You cannot apply Lagrange multipliers here, because the method requires the functions to have continuous partial derivatives; and if you write the square as a curve, it will not be differentiable at the vertices.
Lagrange multipliers works when you want to find extrema of a function on a differentiable curve. Even if the boundary curve were differentiable (which it isn't, in your case), you still need to address the extrema inside the square, and Lagrange Multipliers are useless there.

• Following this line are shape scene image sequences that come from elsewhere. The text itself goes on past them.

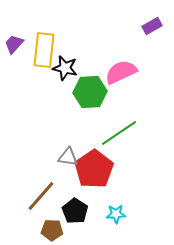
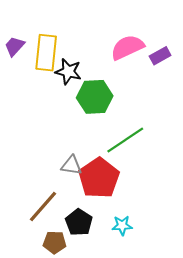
purple rectangle: (152, 26) -> (160, 56), moved
pink semicircle: (121, 72) -> (127, 47), moved

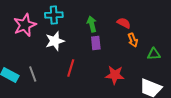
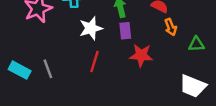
white star: (55, 41) -> (91, 28), moved
red star: (115, 75) -> (141, 55), moved

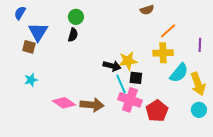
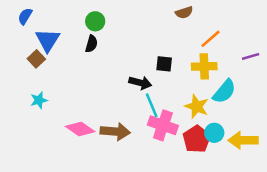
purple line: (200, 45) -> (251, 56), turned 72
brown square: (29, 47) -> (36, 59), turned 32
yellow star: (128, 61) -> (197, 106), moved, turned 30
black square: (136, 78) -> (164, 64), moved
yellow arrow: (198, 84) -> (243, 140), moved, turned 110
cyan circle: (199, 110) -> (214, 133), moved

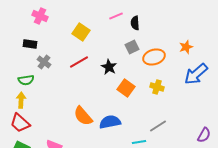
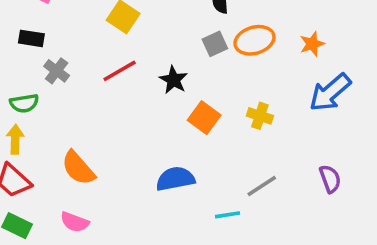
orange ellipse: (154, 57) -> (254, 40), moved
orange semicircle: (83, 116) -> (78, 168), moved
purple semicircle: (204, 135) -> (330, 179), moved, turned -49

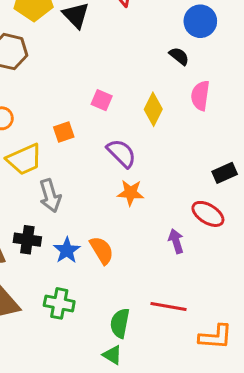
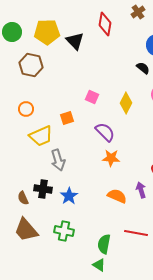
orange semicircle: (102, 250) -> (117, 196), moved, turned -36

For a case like yours, what one does is find the extrema in the interior (by just looking at the partial derivatives), and then look at the boundary.

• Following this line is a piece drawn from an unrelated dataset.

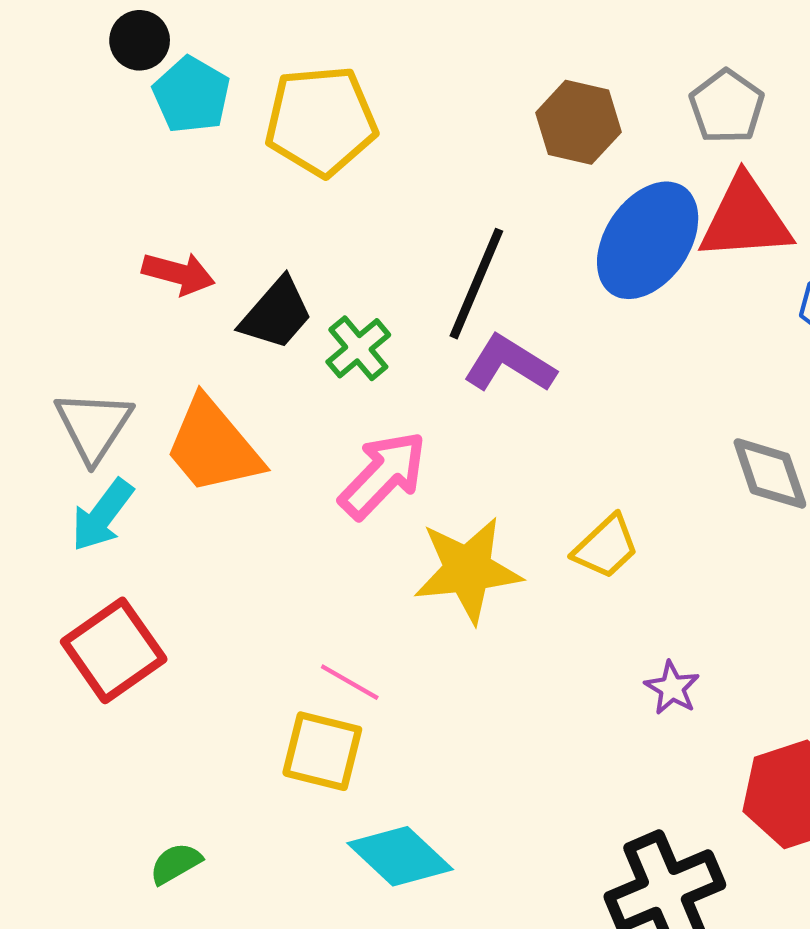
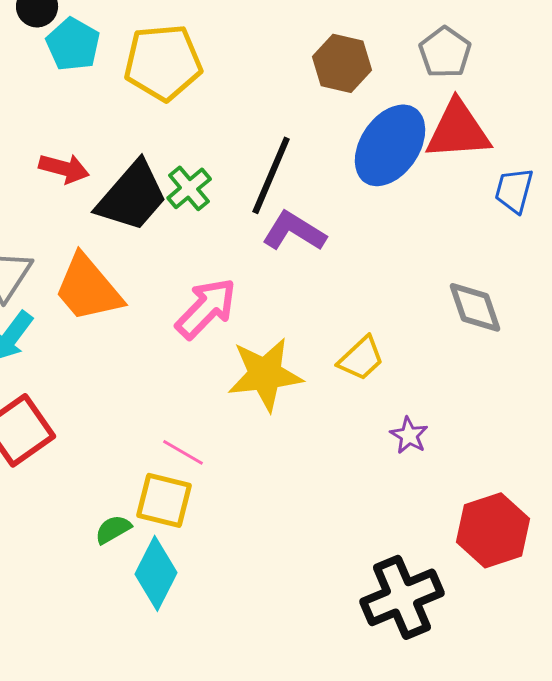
black trapezoid: (276, 314) -> (132, 196), size x1.4
green cross: (358, 348) -> (189, 188), moved
purple star: (672, 688) -> (409, 435), moved
cyan diamond: (400, 856) -> (156, 573), moved, turned 74
green semicircle: (176, 863) -> (113, 529), moved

For the interior, you look at the partial derivatives and equate them to zero, $$ 0=f_x=(xy-x^3y-xy^3)_x=y-3x^2y-y^3, $$ $$ 0=f_y=(xy-x^3y-xy^3)_y=x-x^3-3xy^2. $$ Since we are looking at the interior of the square, $xy\ne0$. So the above equalities reduce to $$ 1-3x^2-y^2=0,\ \ \ 1-x^2-3y^2=0. $$ One quickly finds that $x^2=y^2=1/4$. As $x,y>0$, we get $x=y=1/2$. To analyze it, we need to look at the second derivatives: $$ f_{xx}=-6xy,\ \ f_{yy}=-6xy,\ \ f_{xy}=1-3x^2-3y^2. $$ Thus $$ f_{xx}(1/2,1/2)f_{yy}(1/2,1/2)-f_{xy}(1/2,1/2)^2 =(-3/2)(-3/2)-(1-3/2)^2=9/4-1/4=2. $$ As $f_{xx}(1/2,1/2)<0$, we conclude that $(1/2,1/2)$ is a local maximum.
On the boundary, we need to go through each of the four sides of the square:
$y=0$: $f(x,0)=0$.
$x=0$: $f(0,y)=0$.
$y=1$: $f(x,1)=-x^3$, so the maximum occurs at $(0,1)$, the minimum at $(1,1)$.
$x=1$: $f(1,y)=-y^3$, so the maximum occurs at $(1,0)$, the minimum at $(1,1)$.
In summary, the critical points are $(x,0)$, $(0,y)$, $(1,1)$, $(1/2, 1/2)$.
Values: $$ f(x,0)=0,\ \ f(0,y)=0, \ \ f(1,1)=-1,\ \ f(1/2,1/2)=1/8. $$ So we have the absolute minimum of $-1$ at $(1,1)$, the absolute maximum of $1/8$ at $(1/2,1/2)$, and local mimima on the two edges $x=0$ and $y=0$.